Guido> The issue seems to be that a moderately sized application takes a Guido> long time to start, right? How much of the user+sys time was Guido> user, how much was sys? Have you used python -v to see which Guido> modules it imports?
Actually, hammmiefilter is a rather small application, so it seems its runtime is completely dominated by startup costs. It reads a single message on stdin, scores it and writes it out with one or two new headers on stdout. (Perhaps the architecture is just wrong and we should be shipping it off to a long-running process for scoring.) About one-third of user+sys is sys time.
Guido> Long ago I knew Hammie; I believe it reads a possibly large Guido> database. How much time does opening +closing the database take? Guido> (I presume that the 46 messages/second was not opening the Guido> database afresh for each message.)
The database is now a bsddb hash file. It's no longer a pickle. As I indicated, relatively few system calls (slightly less than 10% of the total) seem to be involved in opening and probing the database.

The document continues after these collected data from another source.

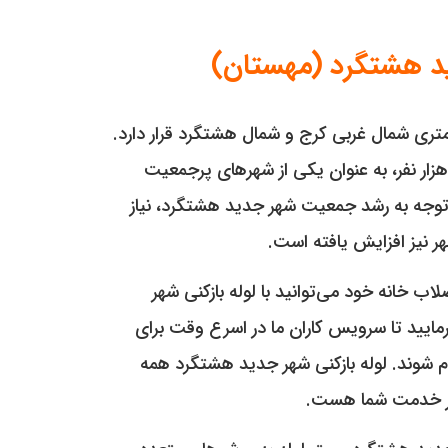
ید هشتگرد (مهستان)
د هشتگرد در ۳۰ کیلومتری شمال غربی کرج و شمال هشتگرد قرار دارد.
ن شهر با جمعیتی بالغ بر ۱۵۰ هزار نفر، به عنوان یکی از شهرهای پرجمعیت
ا توجه به رشد جمعیت شهر جدید هشتگرد، نیاز
هر نیز افزایش یافته است.
ب خانه خود می‌توانید با لوله بازکنی شهر
یید تا سرویس کاران ما در اسرع وقت برای
 شوند. لوله بازکنی شهر جدید هشتگرد همه
در خدمت شما هست.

It's probably somewhat invalid to equate number of system calls with application runtime. I redumped my last ktrace file just now with timestamps. Here are some computed intervals:
interval time -------- ---- start -> open hammiefilter.pyc 0.071 open hammiefilter.pyc -> open hammie.db 0.516 open hammie.db -> close hammie.db 0.084 close hammie.db -> program end 0.011
The first interval is pure system startup - load interpreter executable, link in shared libraries, etc. The second interval is application startup - import modules, execute module-level code, etc. The third interval is where the application actually does useful work. The last interval is application shutdown. While application startup is not exclusively importing modules, from the looks of things it's a fair chunk.